AlertManager shows KubeletDown, but cluster appears up-and-running ok

In a Rancher cluster I have installed Prometheus/AlertManager helm charts.
Rancher: v2.5.5
rancher-monitoring: 9.4.202
k8s: v1.19.7

For some unknown reason the AlertManager shows the following alerts for some consecutive days now:

KubeSchedulerDown, https://github.com/kubernetes-monitoring/kubernetes-mixin/tree/master/runbook.md#alert-name-kubeschedulerdown
KubeControllerManagerDown, https://github.com/kubernetes-monitoring/kubernetes-mixin/tree/master/runbook.md#alert-name-kubecontrollermanagerdown
KubeAPIDown, https://github.com/kubernetes-monitoring/kubernetes-mixin/tree/master/runbook.md#alert-name-kubeapidown
KubeletDown, https://github.com/kubernetes-monitoring/kubernetes-mixin/tree/master/runbook.md#alert-name-kubeletdown

Unfortunately those runbook links don’t give very helpful insides what the problem is or how it could be solved.
I don’t even know what is actually broken, as the cluster behaves normal ( at least it looks like ok ) and e.g. PODs can be scheduled / restarted and external traffic is handled as usual, I can access cluster from outside using kubectl or k9s.
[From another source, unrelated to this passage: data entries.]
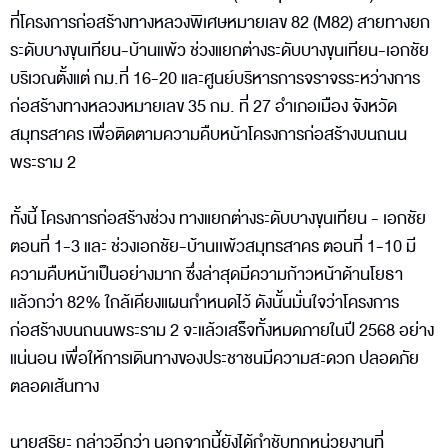
ที่โครงการก่อสร้างทางหลวงพิเศษหมายเลข 82 (M82) สายทางยก
ระดับบางขุนเทียน-บ้านแพ้ว ช่วงแยกต่างระดับบางขุนเทียน-เอกชัย
บริเวณตั้งแต่ กม.ที่ 16-20 และศูนย์บริหารการจราจรระหว่างการ
ก่อสร้างทางหลวงหมายเลข 35 กม. ที่ 27 อำเภอเมือง จังหวัด
สมุทรสาคร เพื่อติดตามความคืบหน้าโครงการก่อสร้างบนถนน
พระราม 2
ทั้งนี้ โครงการก่อสร้างช่วง ทางแยกต่างระดับบางขุนเทียน - เอกชัย
ตอนที่ 1-3 และ ช่วงเอกชัย-บ้านเเพ้วสมุทรสาคร ตอนที่ 1-10 มี
ความคืบหน้าเป็นอย่างมาก ซึ่งล่าสุดมีความก้าวหน้าด้านโยธา
แล้วกว่า 82% ใกล้เคียงแผนกำหนดไว้ ดังนั้นมั่นใจว่าโครงการ
ก่อสร้างบนถนนพระราม 2 จะแล้วเสร็จทั้งหมดภายในปี 2568 อย่าง
แน่นอน เพื่อให้การเดินทางของประชาชนมีความสะดวก ปลอดภัย
ตลอดเส้นทาง
นายสุริยะ กล่าวอีกว่า นอกจากนี้ยังได้กำชับทุกหน่วยงานที่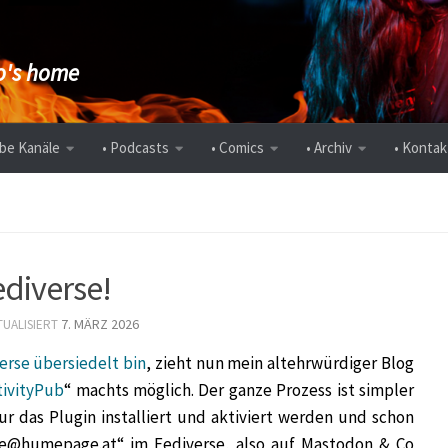
's home
be Kanäle
• Podcasts
• Comics
• Archiv
• Kontak
diverse!
7. MÄRZ 2026
TUALISIERT
verse übersiedelt bin
, zieht nun mein altehrwürdiger Blog
tivityPub
“ machts möglich. Der ganze Prozess ist simpler
ur das Plugin installiert und aktiviert werden und schon
e@humepage.at“ im Fediverse, also auf Mastodon & Co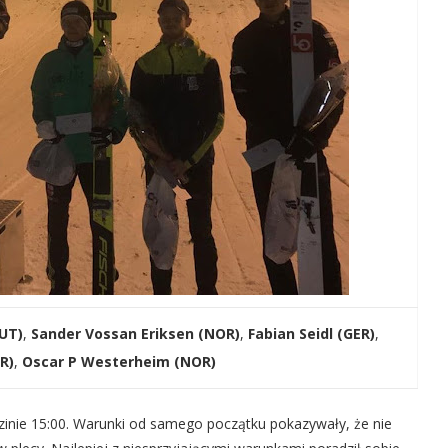
AUT)
,
Sander Vossan Eriksen (NOR)
,
Fabian Seidl (GER)
,
R)
,
Oscar P Westerheim (NOR)
zinie 15:00. Warunki od samego początku pokazywały, że nie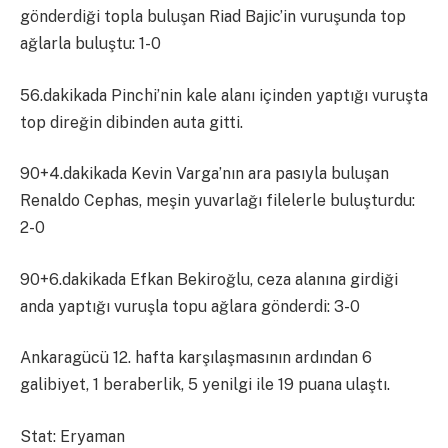
gönderdiği topla buluşan Riad Bajic’in vuruşunda top
ağlarla buluştu: 1-0
56.dakikada Pinchi’nin kale alanı içinden yaptığı vuruşta
top direğin dibinden auta gitti.
90+4.dakikada Kevin Varga’nın ara pasıyla buluşan
Renaldo Cephas, meşin yuvarlağı filelerle buluşturdu:
2-0
90+6.dakikada Efkan Bekiroğlu, ceza alanına girdiği
anda yaptığı vuruşla topu ağlara gönderdi: 3-0
Ankaragücü 12. hafta karşılaşmasının ardından 6
galibiyet, 1 beraberlik, 5 yenilgi ile 19 puana ulaştı.
Stat: Eryaman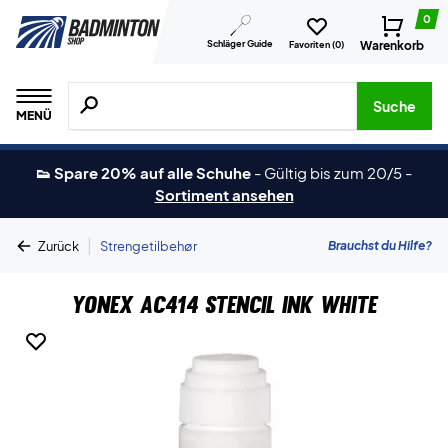
0
Schläger Guide
Warenkorb
Favoriten (
0
)
Suche nach Produkten, Marken usw.
Suche
MENÜ
👟 Spare 20% auf alle Schuhe
-
Gültig bis zum 20/5
-
Sortiment ansehen
|
Brauchst du Hilfe?
Zurück
Strengetilbehør
Yonex AC414 Stencil Ink White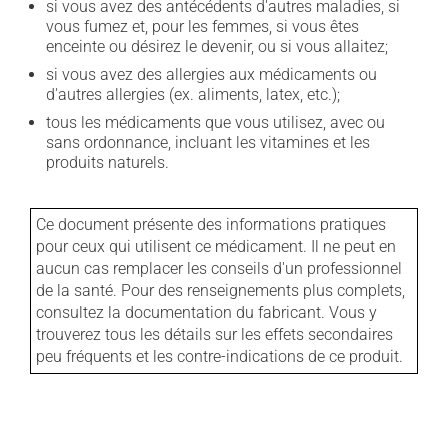
si vous avez des antécédents d'autres maladies, si
vous fumez et, pour les femmes, si vous êtes
enceinte ou désirez le devenir, ou si vous allaitez;
si vous avez des allergies aux médicaments ou
d'autres allergies (ex. aliments, latex, etc.);
tous les médicaments que vous utilisez, avec ou
sans ordonnance, incluant les vitamines et les
produits naturels.
Ce document présente des informations pratiques
pour ceux qui utilisent ce médicament. Il ne peut en
aucun cas remplacer les conseils d'un professionnel
de la santé. Pour des renseignements plus complets,
consultez la documentation du fabricant. Vous y
trouverez tous les détails sur les effets secondaires
peu fréquents et les contre-indications de ce produit.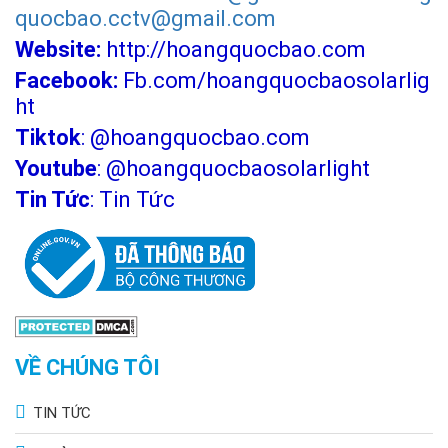
quocbao.cctv@gmail.com
Website:
http://hoangquocbao.com
Facebook:
Fb.com/hoangquocbaosolarlig
ht
Tiktok
:
@hoangquocbao.com
Youtube
:
@hoangquocbaosolarlight
Tin Tức
:
Tin Tức
VỀ CHÚNG TÔI
TIN TỨC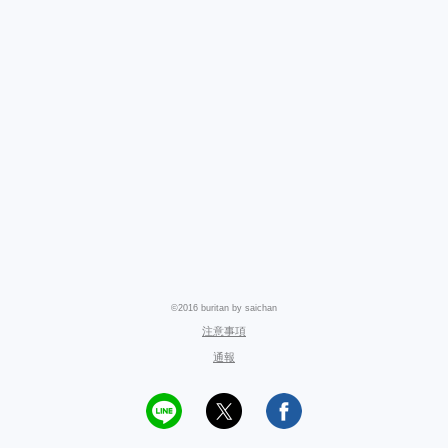
©2016 buritan by saichan
注意事項
通報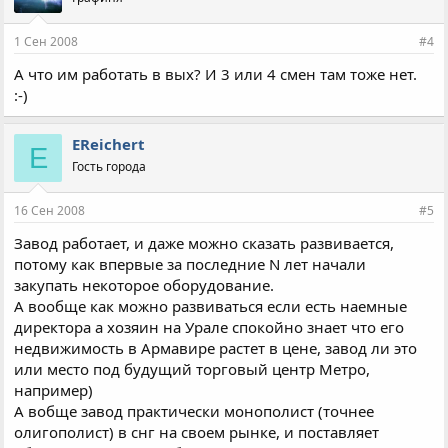
1 Сен 2008
#4
А что им работать в вых? И 3 или 4 смен там тоже нет.
:-)
EReichert
E
Гость города
16 Сен 2008
#5
Завод работает, и даже можно сказать развивается,
потому как впервые за последние N лет начали
закупать некоторое оборудование.
А вообще как можно развиваться если есть наемные
директора а хозяин на Урале спокойно знает что его
недвижимость в Армавире растет в цене, завод ли это
или место под будущий торговый центр Метро,
например)
А вобще завод практически монополист (точнее
олигополист) в снг на своем рынке, и поставляет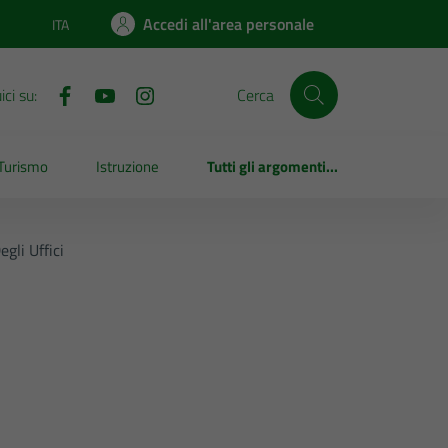
Accedi all'area personale
ITA
Lingua attiva:
ci su:
Cerca
Turismo
Istruzione
Tutti gli argomenti...
gli Uffici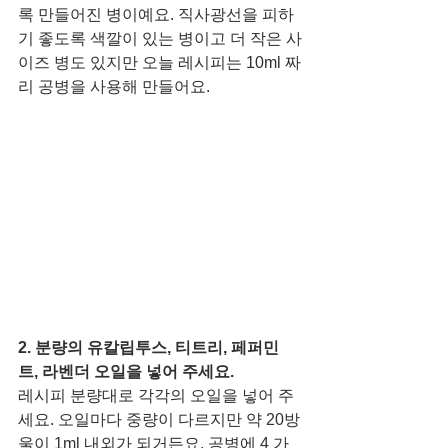
록 만들어진 병이예요. 직사광선을 피하
기 좋도록 색깔이 있는 병이고 더 작은 사
이즈 병도 있지만 오늘 레시피는 10ml 짜
리 공병을 사용해 만들어요. 
2. 분량의 유칼립투스, 티트리, 페퍼민
트, 라벤더 오일을 넣어 주세요.
레시피 분량대로 각각의 오일을 넣어 주
세요. 오일마다 중량이 다르지만 약 20방
울이 1ml 내외가 되거든요. 공병에 4 가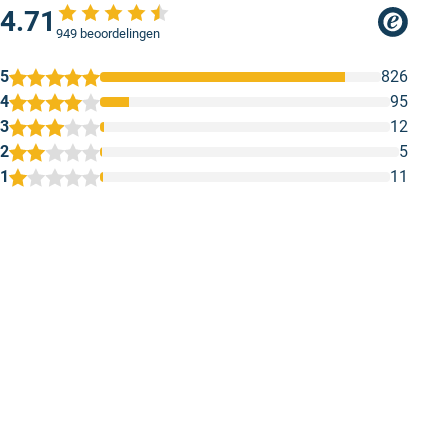
4.71
949 beoordelingen
5
826
4
95
3
12
2
5
1
11
1
2
3
4
5
Vaak dekt het al na 1 keer gronden
Kwaliteit verf
Vaak dekt het al na 1 keer gronden.
Kwaliteit verf
Geschreven door H.F D. op 5 mei 2026
Geschreven door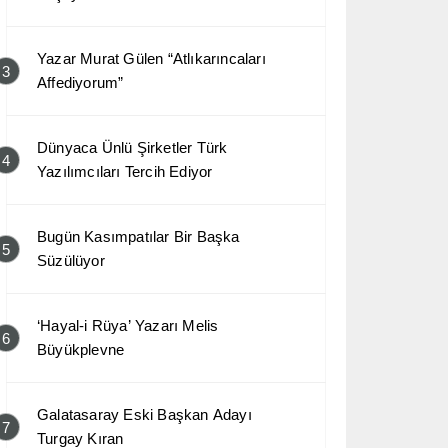
Yazar Murat Gülen “Atlıkarıncaları
3
Affediyorum”
Dünyaca Ünlü Şirketler Türk
4
Yazılımcıları Tercih Ediyor
Bugün Kasımpatılar Bir Başka
5
Süzülüyor
‘Hayal-i Rüya’ Yazarı Melis
6
Büyükplevne
Galatasaray Eski Başkan Adayı
7
Turgay Kıran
So my question is: What is broken ? How can I fix it ?

I notice that prometheus/grafana appear broken, it doesn’t show any data of the cluster, all dashboards only show “N/A” or “no data”.

And Prometheus shows the following logs ( which I have seen every time in the past when the persistent volume for prometheus went down or had problems because of longhorn issues ):

prometheus level=warn ts=2021-05-25T07:48:36.616Z caller=manager.go:595 component=“rule manager” group=kube-scheduler.rules msg=“Rule sample appending failed” err=“write to WAL: log samples: write /prometheus/wal/00007531: read-only file system”
prometheus level=warn ts=2021-05-25T07:48:36.617Z caller=manager.go:595 component=“rule manager” group=kube-scheduler.rules msg=“Rule sample appending failed” err=“write to WAL: log samples: write /prometheus/wal/00007531: read-only file system”

Somehow prometheus doesn’t restart or indicate unhealthy status in such a scenario.
In the past I used to “fix” such problems by manually restarting prometheus POD.

Again, after restarting prometheus POD those “N/A” and “no data” in grafana disappeared and real data was shown.

And now those strange alertmanager alerts ( KubeSchedulerDown, KubeControllerManagerDown, KubeAPIDown & KubeletDown ) resolved too :slight_smile:

Looks like the problem was this prometheus POD not being able to access its underlying database.